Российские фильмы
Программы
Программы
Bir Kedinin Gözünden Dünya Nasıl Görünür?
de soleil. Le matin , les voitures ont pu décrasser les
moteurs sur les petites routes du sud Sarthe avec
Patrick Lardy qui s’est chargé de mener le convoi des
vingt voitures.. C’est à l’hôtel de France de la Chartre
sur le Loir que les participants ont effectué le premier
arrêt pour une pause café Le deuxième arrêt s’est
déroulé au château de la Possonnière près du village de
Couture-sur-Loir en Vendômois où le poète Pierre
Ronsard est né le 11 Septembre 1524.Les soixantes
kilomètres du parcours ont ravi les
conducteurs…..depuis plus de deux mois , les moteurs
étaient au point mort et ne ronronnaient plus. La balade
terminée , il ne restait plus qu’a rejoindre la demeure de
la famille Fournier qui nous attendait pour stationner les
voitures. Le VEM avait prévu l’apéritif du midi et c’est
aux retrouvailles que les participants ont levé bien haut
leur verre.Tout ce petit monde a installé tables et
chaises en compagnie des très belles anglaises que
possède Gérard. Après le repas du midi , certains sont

• [Your instructions]:
Transcribe the full listing, word for word.

• [Completed exercise]:
Российские фильмы
Программы
Программы
Bir Kedinin Gözünden Dünya Nasıl Görünür?
de soleil. Le matin , les voitures ont pu décrasser les
moteurs sur les petites routes du sud Sarthe avec
Patrick Lardy qui s’est chargé de mener le convoi des
vingt voitures.. C’est à l’hôtel de France de la Chartre
sur le Loir que les participants ont effectué le premier
arrêt pour une pause café Le deuxième arrêt s’est
déroulé au château de la Possonnière près du village de
Couture-sur-Loir en Vendômois où le poète Pierre
Ronsard est né le 11 Septembre 1524.Les soixantes
kilomètres du parcours ont ravi les
conducteurs…..depuis plus de deux mois , les moteurs
étaient au point mort et ne ronronnaient plus. La balade
terminée , il ne restait plus qu’a rejoindre la demeure de
la famille Fournier qui nous attendait pour stationner les
voitures. Le VEM avait prévu l’apéritif du midi et c’est
aux retrouvailles que les participants ont levé bien haut
leur verre.Tout ce petit monde a installé tables et
chaises en compagnie des très belles anglaises que
possède Gérard. Après le repas du midi , certains sont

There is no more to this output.